Il libro di Carmine Pinto, La guerra per il Mezzogiorno. Italiani, borbonici, briganti 1860-1870, pubblicato nel 2019 dalla casa editrice Laterza, è un’opera importante, frutto di una ricerca lunga, durata dieci anni, condotta con impegno e rigore scientifico. Si tratta di un volume corposo, di quasi cinquecento pagine, diviso in nove capitoli, ai quali si aggiungono una Introduzione e un Epilogo.  Ben sessanta pagine sono di note mentre soltanto l’Indice dei nomi ne conta altre venti. Inoltre è corredato di otto cartine che permettono di avere un’idea più precisa delle zone in cui si svolgono le vicende esaminate. Nonostante la mole, però, il libro si legge facilmente grazie anche alla scrittura piana e scorrevole dell’autore che l’ha fatto apprezzare anche da un pubblico di non specialisti, tanto da diventare un best seller nel campo della saggistica.

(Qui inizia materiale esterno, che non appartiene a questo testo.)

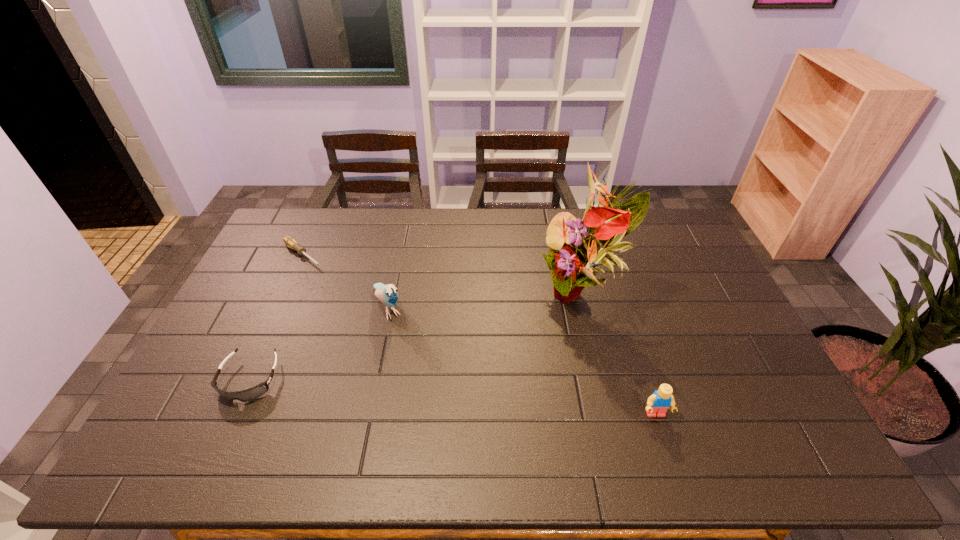 This screenshot has width=960, height=540. I want to click on vacant space located on the front-facing side of the bouquet, so pos(520,362).

This screenshot has width=960, height=540. What are the coordinates of `free space located at the face of the bird` in the screenshot? It's located at (416, 371).

Find the location of a particular element. This screenshot has width=960, height=540. vacant space located 0.300m at the face of the bird is located at coordinates (436, 409).

Where is `free location located 0.330m at the face of the bird`? free location located 0.330m at the face of the bird is located at coordinates (442, 418).

Where is `free region located 0.290m at the tip of the screwdriver`? The width and height of the screenshot is (960, 540). free region located 0.290m at the tip of the screwdriver is located at coordinates (369, 307).

You are a GUI agent. You are given a task and a screenshot of the screen. Output one action in this format:
    pyautogui.click(x=<x>, y=<y>)
    Task: Click on the vacant space situated 0.350m at the tip of the screwdriver
    
    Given the screenshot: What is the action you would take?
    tap(381, 316)

You are a GUI agent. You are given a task and a screenshot of the screen. Output one action in this format:
    pyautogui.click(x=<x>, y=<y>)
    Task: Click on the blank area located at the tip of the screwdriver
    
    Given the screenshot: What is the action you would take?
    pyautogui.click(x=377, y=313)

This screenshot has width=960, height=540. Find the location of `object at the far edge`. object at the far edge is located at coordinates (290, 242).

Where is `goggles that is at the near edge`? The height and width of the screenshot is (540, 960). goggles that is at the near edge is located at coordinates (255, 392).

You are a GUI agent. You are given a task and a screenshot of the screen. Output one action in this format:
    pyautogui.click(x=<x>, y=<y>)
    Task: Click on the Lego that is at the near edge
    This screenshot has width=960, height=540.
    Given the screenshot: What is the action you would take?
    pyautogui.click(x=658, y=403) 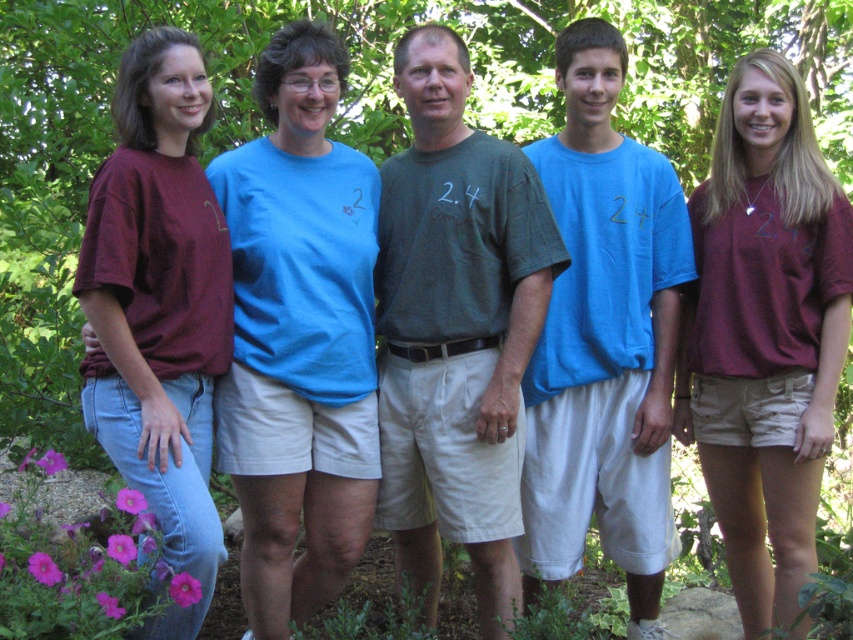 Does blue cotton shirt at center have a smaller size compared to burgundy cotton t-shirt at center?

Correct, blue cotton shirt at center occupies less space than burgundy cotton t-shirt at center.

Is blue cotton shirt at center further to the viewer compared to burgundy cotton t-shirt at center?

Yes.

Where is `blue cotton shirt at center`? The width and height of the screenshot is (853, 640). blue cotton shirt at center is located at coordinates (299, 337).

Can you confirm if dark green t-shirt at center is wider than burgundy cotton t-shirt at center?

Indeed, dark green t-shirt at center has a greater width compared to burgundy cotton t-shirt at center.

Does point (498, 592) come behind point (811, 422)?

Yes.

Find the location of a particular element. This screenshot has width=853, height=640. dark green t-shirt at center is located at coordinates (456, 328).

Which of these two, dark green t-shirt at center or matte burgundy t-shirt at left, stands shorter?

matte burgundy t-shirt at left is shorter.

Can you confirm if dark green t-shirt at center is wider than matte burgundy t-shirt at left?

Correct, the width of dark green t-shirt at center exceeds that of matte burgundy t-shirt at left.

What do you see at coordinates (456, 328) in the screenshot? The height and width of the screenshot is (640, 853). I see `dark green t-shirt at center` at bounding box center [456, 328].

I want to click on dark green t-shirt at center, so coord(456,328). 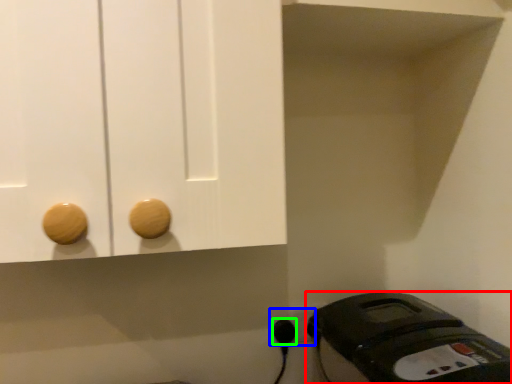 Question: Which object is positioned closest to home appliance (highlighted by a red box)? Select from electric outlet (highlighted by a blue box) and plug (highlighted by a green box).

Choices:
 (A) electric outlet
 (B) plug

Answer: (A)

Esso è la ricostruzione accurata, dettagliata, minuziosa delle vicende storiche del decennio 1860-1870 relative al Mezzogiorno d’Italia, basata su una imponente documentazione archivistica, oltre che sulla conoscenza della sterminata bibliografia sull’argomento, che giunge a una proposta interpretativa nuova e originale per diversi aspetti. Ovviamente non è possibile ripercorrere in tutti i suoi momenti il volume, che è ricchissimo di episodi, di fatti, di nomi, di dati, tutti puntualmente verificati sulle fonti. Mi limiterò perciò a toccare, assai sinteticamente, alcuni punti che mi hanno particolarmente colpito e che sono legati più da vicino ai miei interessi di studioso della letteratura, e della letteratura meridionale in particolare, e di alcuni personaggi coinvolti a vario titolo in queste vicende.  

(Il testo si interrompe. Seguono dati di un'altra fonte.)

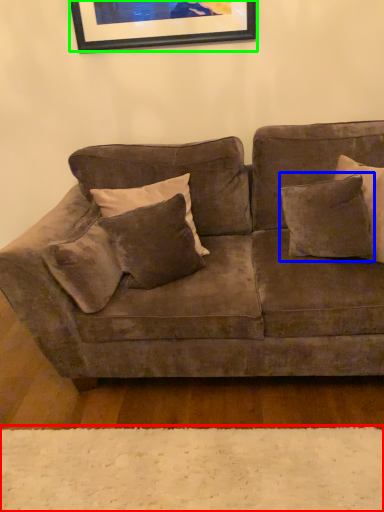 Question: Which is nearer to the plain (highlighted by a red box)? pillow (highlighted by a blue box) or picture frame (highlighted by a green box).

Choices:
 (A) pillow
 (B) picture frame

Answer: (A) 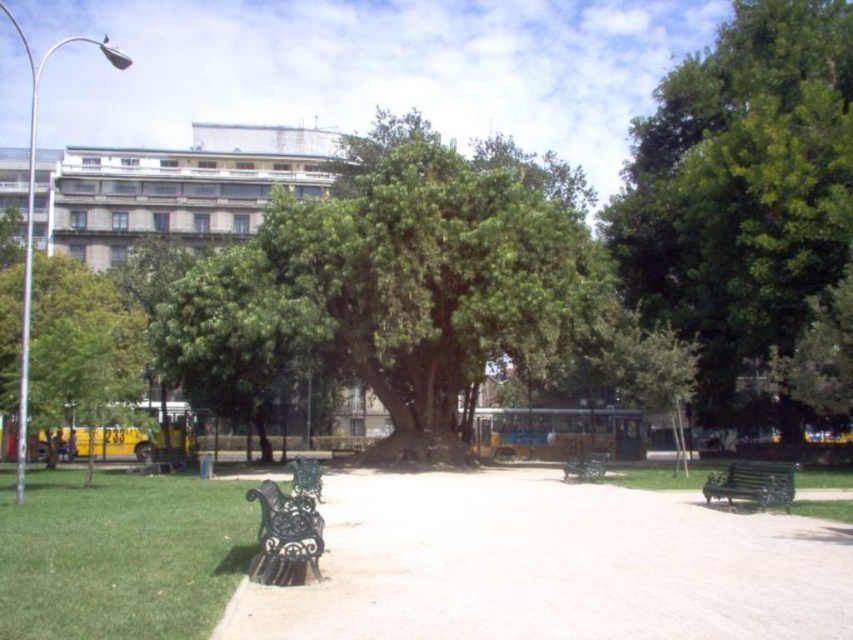 You are planning to take a photo of the green leafy tree at left and the green wrought iron bench at lower right. Which object should you focus on first if you want to capture both in the same frame without moving the camera?

The green leafy tree at left has a lesser width compared to the green wrought iron bench at lower right, so you should focus on the green leafy tree at left first to ensure both fit in the frame.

Il periodo preso in esame va dunque dal 1860, immediatamente dopo la spedizione dei Mille e prima dell’Unità, fino al 1870, anche se ci sono riferimenti a periodi precedenti. E perché proprio questo decennio? Perché quello è il periodo in cui nel Mezzogiorno – spiega Pinto proprio all’inizio ‒ si combatté «la prima guerra italiana», rimasta misconosciuta, almeno a livello di un pubblico ampio, e quasi rimossa nella memoria collettiva. Al centro dell’attenzione c’è insomma il complesso processo di formazione dello Stato nazionale italiano che soprattutto nel Sud (ma forse ‒ è bene dire ‒ esclusivamente nel Sud) trovò forti ostacoli a causa della resistenza opposta all’unificazione dalla monarchia borbonica. Questa vicenda, di solito, sui manuali di storia viene liquidato in una paginetta, eppure essa, come ha fatto notare Pinto, durò molto di più della spedizione dei Mille e della terza guerra d’indipendenza e provocò molte più vittime, che vanno nell’ordine di diverse decine di migliaia  nei due campi.